Awk BuiltIn Variables

2021-06-24

Linux Linux Utilities Bash Development

The following is a list of variables that awk sets automatically on certain occasions in order to provide information to your program. The variables that are specific to gawk are marked with a pound sign (#). These variables are gawk extensions. In other awk implementations or if gawk is in compatibility mode (see section Command-Line Options ), they are not special.

VARIABLE NAME	DESCRIPTION
FS	input field separator variable
OFS	Output Field Separator
RS	Input Record Separator variable
ORS	Output Record Separator Variable
NR	Number of Records
NF	Number of Fields in a record
FILENAME	Name of the current input file
FNR	Number of Records relative to the current input file
RLENGTH	length of the substring matched by the match() function
RSTART	first position in the string matched by match() function

FS - input field separator variable

It represents the (input) field separator and its default value is space. You can also change this by using -F command line option.

Awk reads and parses each line from input based on whitespace character by default and set the variables $1, $2 and etc. Awk FS variable is used to set the field separator for each record. Awk FS can be set to any single character or regular expression that matches the separations between fields in an input record. If the value is the null string (""), then each character in the record becomes a separate field (This behavior is a gawk extension. POSIX awk does not specify the behavior when FS is the null string).
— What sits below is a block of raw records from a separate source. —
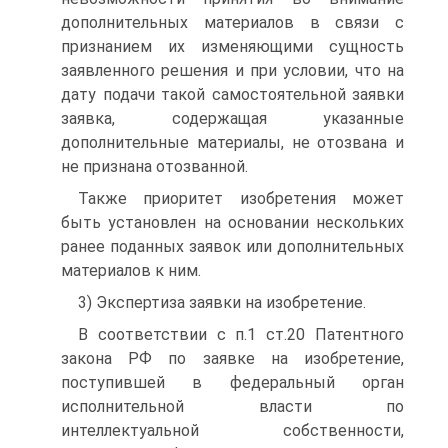
дополнительных материалов в связи с
признанием их изменяющими сущность
заявленного решения и при условии, что на
дату подачи такой самостоятельной заявки
заявка, содержащая указанные
дополнительные материалы, не отозвана и
не признана отозванной.
Также приоритет изобретения может
быть установлен на основании нескольких
ранее поданных заявок или дополнительных
материалов к ним.
3) Экспертиза заявки на изобретение.
В соответствии с п.1 ст.20 Патентного
закона РФ по заявке на изобретение,
поступившей в федеральный орган
исполнительной власти по
интеллектуальной собственности,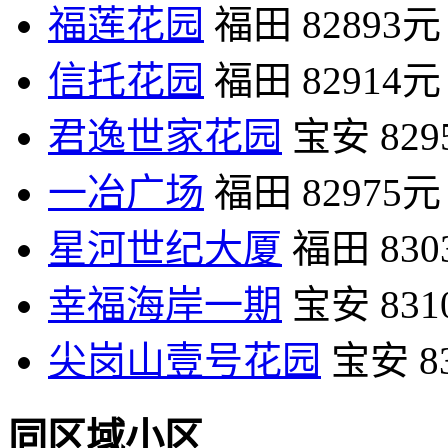
福莲花园
福田
82893元
信托花园
福田
82914元
君逸世家花园
宝安
82
一冶广场
福田
82975元
星河世纪大厦
福田
83
幸福海岸一期
宝安
83
尖岗山壹号花园
宝安
8
同区域小区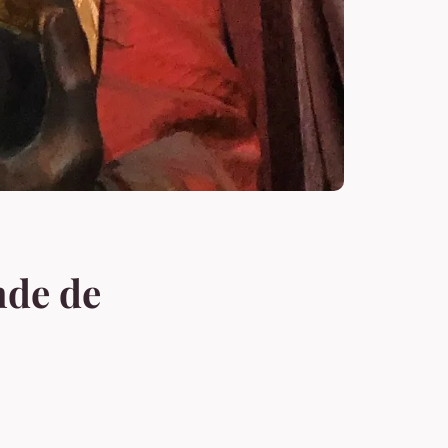
nde de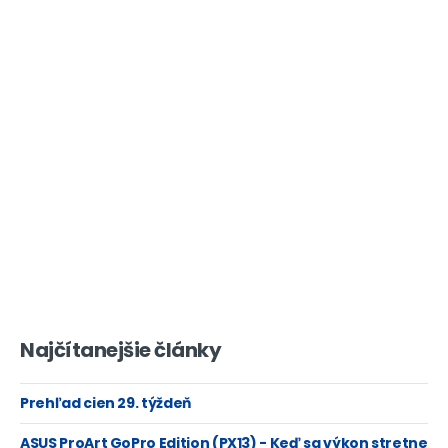
Najčítanejšie články
Prehľad cien 29. týždeň
ASUS ProArt GoPro Edition (PX13) - Keď sa výkon stretne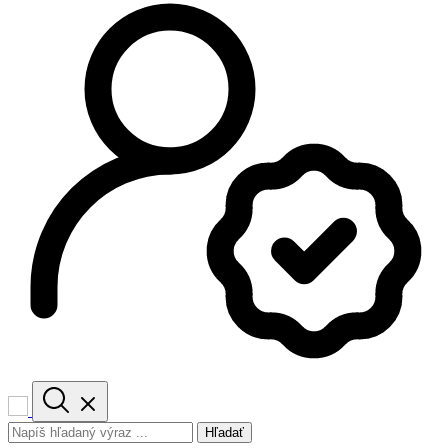
Hľadať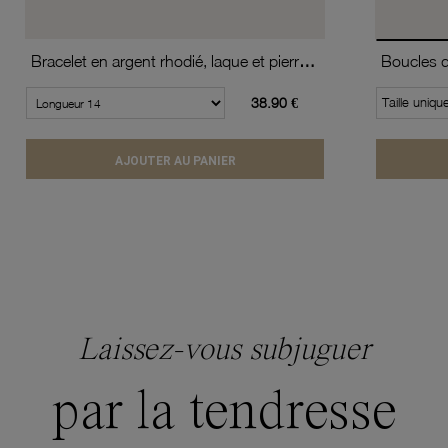
Bracelet en argent rhodié, laque et pierres synthétiques, papillon orange
38.90 €
Taille uniqu
AJOUTER AU PANIER
Laissez-vous subjuguer
par la tendresse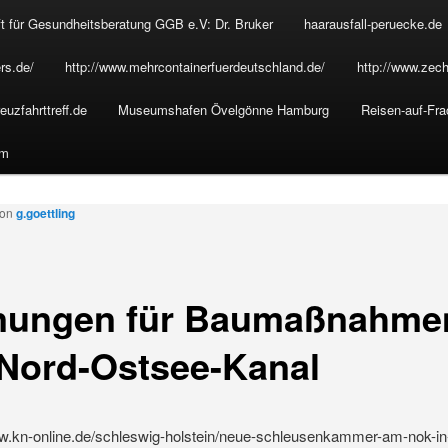
t für Gesundheitsberatung GGB e.V: Dr. Bruker
haarausfall-peruecke.de
rs.de/
http://www.mehrcontainerfuerdeutschland.de/
http://www.zech
euzfahrttreff.de
Museumshafen Övelgönne Hamburg
Reisen-auf-Fra
um
von
g.goettling
nungen für Baumaßnahme
Nord-Ostsee-Kanal
ww.kn-online.de/schleswig-holstein/neue-schleusenkammer-am-nok-in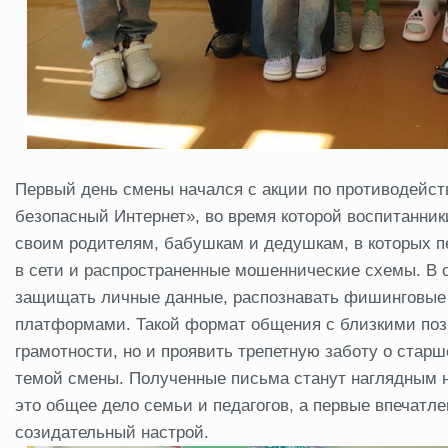
Первый день смены начался с акции по противодейс
безопасный Интернет», во время которой воспитанни
своим родителям, бабушкам и дедушкам, в которых п
в сети и распространенные мошеннические схемы. В с
защищать личные данные, распознавать фишинговые 
платформами. Такой формат общения с близкими позв
грамотности, но и проявить трепетную заботу о старш
темой смены. Полученные письма станут наглядным н
это общее дело семьи и педагогов, а первые впечатл
созидательный настрой.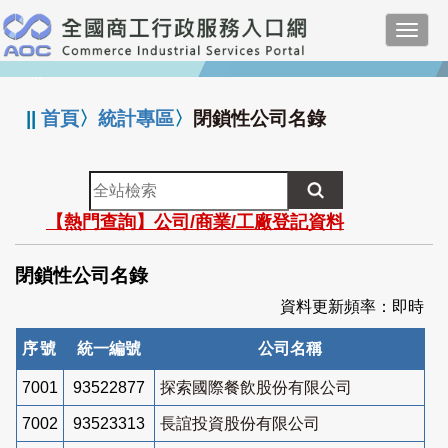
跳
Toggl
到
navig
主
:::
要
內
||
首頁
〉
統計專區
〉
閉鎖性公司名錄
容
全
站
【熱門查詢】公司/商業/工廠登記資料
檢
索
閉鎖性公司名錄
資料更新頻率：即時
序號
統一編號
公司名稱
7001
93522877
探索國際餐飲股份有限公司
7002
93523313
長誼投資股份有限公司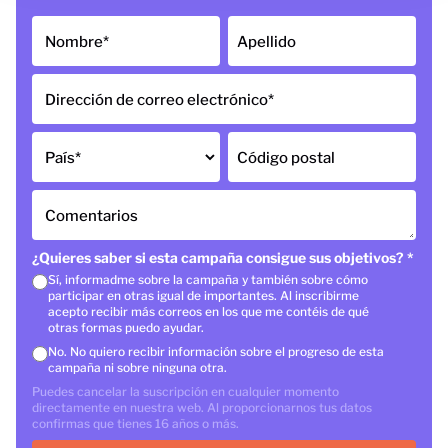
Nombre
*
Apellido
Dirección de correo electrónico
*
País
*
Código postal
Comentarios
¿Quieres saber si esta campaña consigue sus objetivos?
*
Sí, informadme sobre la campaña y también sobre cómo
participar en otras igual de importantes. Al inscribirme
acepto recibir más correos en los que me contéis de qué
otras formas puedo ayudar.
No. No quiero recibir información sobre el progreso de esta
campaña ni sobre ninguna otra.
Puedes cancelar la suscripción en cualquier momento
directamente en nuestra web. Al proporcionarnos tus datos
confirmas que tienes 16 años o más.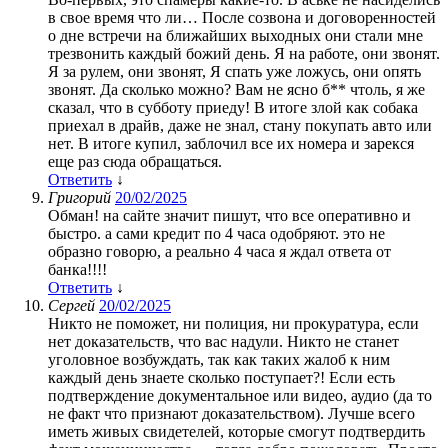
в свое время что ли… После созвона и договоренностей
о дне встречи на ближайших выходных они стали мне
трезвонить каждый божий день. Я на работе, они звонят.
Я за рулем, они звонят, Я спать уже ложусь, они опять
звонят. Да сколько можно? Вам не ясно б** чтоль, я же
сказал, что в субботу приеду! В итоге злой как собака
приехал в драйв, даже не знал, стану покупать авто или
нет. В итоге купил, заблочил все их номера и зарекся
еще раз сюда обращаться.
Ответить
↓
Григорий
20/02/2025
Обман! на сайте значит пишут, что все оперативно и
быстро. а сами кредит по 4 часа одобряют. это не
образно говорю, а реально 4 часа я ждал ответа от
банка!!!!
Ответить
↓
Сергей
20/02/2025
Никто не поможет, ни полиция, ни прокуратура, если
нет доказательств, что вас надули. Никто не станет
уголовное возбуждать, так как таких жалоб к ним
каждый день знаете сколько поступает?! Если есть
подтверждение документальное или видео, аудио (да то
не факт что признают доказательством). Лучше всего
иметь живых свидетелей, которые смогут подтвердить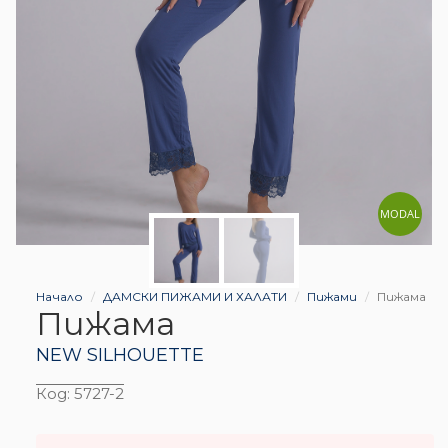
MODAL
Начало
ДАМСКИ ПИЖАМИ И ХАЛАТИ
Пижами
Пижама
Пижама
NEW SILHOUETTE
Код:
5727-2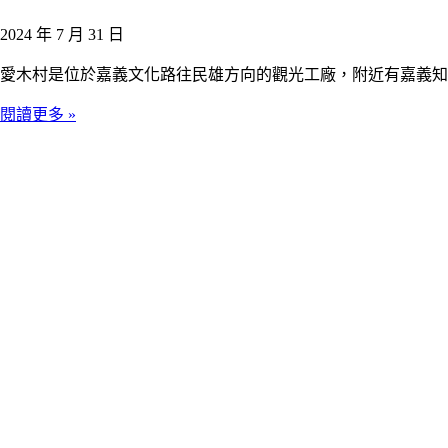
2024 年 7 月 31 日
愛木村是位於嘉義文化路往民雄方向的觀光工廠，附近有嘉義知
閱讀更多 »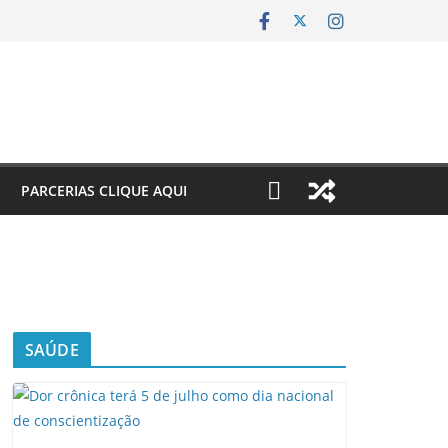
PARCERIAS CLIQUE AQUI
SAÚDE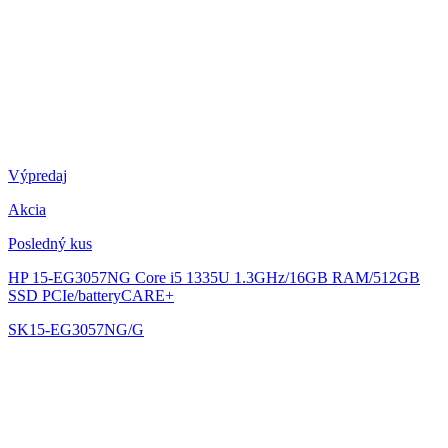
Výpredaj
Akcia
Posledný kus
HP 15-EG3057NG
Core i5 1335U 1.3GHz/16GB RAM/512GB
SSD PCIe/batteryCARE+
SK15-EG3057NG/G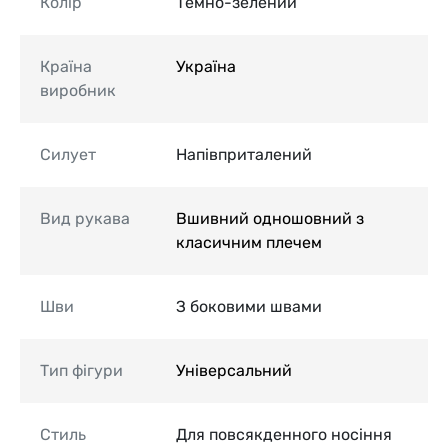
Колір
Темно-зелений
Країна
Україна
виробник
Силует
Напівприталений
Вид рукава
Вшивний одношовний з
класичним плечем
Шви
З боковими швами
Тип фігури
Універсальний
Стиль
Для повсякденного носіння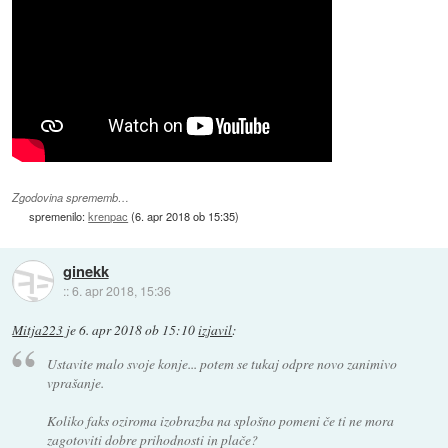
Zgodovina sprememb…
spremenilo:
krenpac
(
6. apr 2018 ob 15:35
)
ginekk
::
6. apr 2018, 15:36
Mitja223
je
6. apr 2018 ob 15:10
izjavil
:
Ustavite malo svoje konje... potem se tukaj odpre novo zanimivo
vprašanje.
Koliko faks oziroma izobrazba na splošno pomeni če ti ne mora
zagotoviti dobre prihodnosti in plače?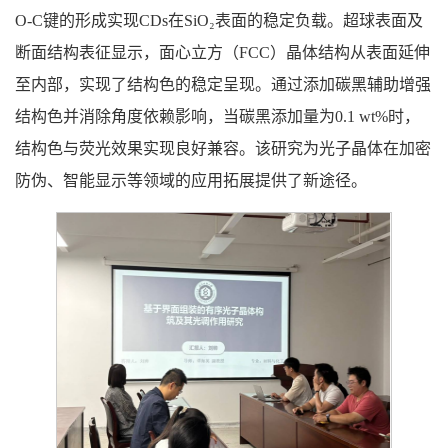
O-C键的形成实现CDs在SiO₂表面的稳定负载。超球表面及
断面结构表征显示，面心立方（FCC）晶体结构从表面延伸
至内部，实现了结构色的稳定呈现。通过添加碳黑辅助增强
结构色并消除角度依赖影响，当碳黑添加量为0.1 wt%时，
结构色与荧光效果实现良好兼容。该研究为光子晶体在加密
防伪、智能显示等领域的应用拓展提供了新途径。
The default value is " ", a string consisting of a single space. As a special exception, this value means that any sequence of spaces, TABs, and/or newlines is a single separator. It also causes spaces, TABs, and newlines at the beginning and end of a record to be ignored.

Here is an awk FS example to read the /etc/passwd file which has ":" as field delimiter.

#!/usr/bin/awk -f

BEGIN {
    FS = ":";
    print "Name\tUserID\tGroupID\tHomeDirectory";
}

{
    print $1"\t"$3"\t"$4"\t"$6;
}

END {
    print NR,"Records Processed";
}

~] ./passwd.awk /etc/passwd
Name    UserID  GroupID HomeDirectory
root    0       0       /root
daemon  1       1       /usr/sbin
bin     2       2       /bin
sys     3       3       /dev
sync    4       65534   /bin
games   5       60      /usr/games
man     6       12      /var/cache/man
lp      7       7       /var/spool/lpd
mail    8       8       /var/mail
news    9       9       /var/spool/news
...
...
...
36 Records Processed

OFS - Output Field Separator

It represents the output field separator and its default value is space. It is output between the fields output by a print statement. Its default value is " ", a string consisting of a single space.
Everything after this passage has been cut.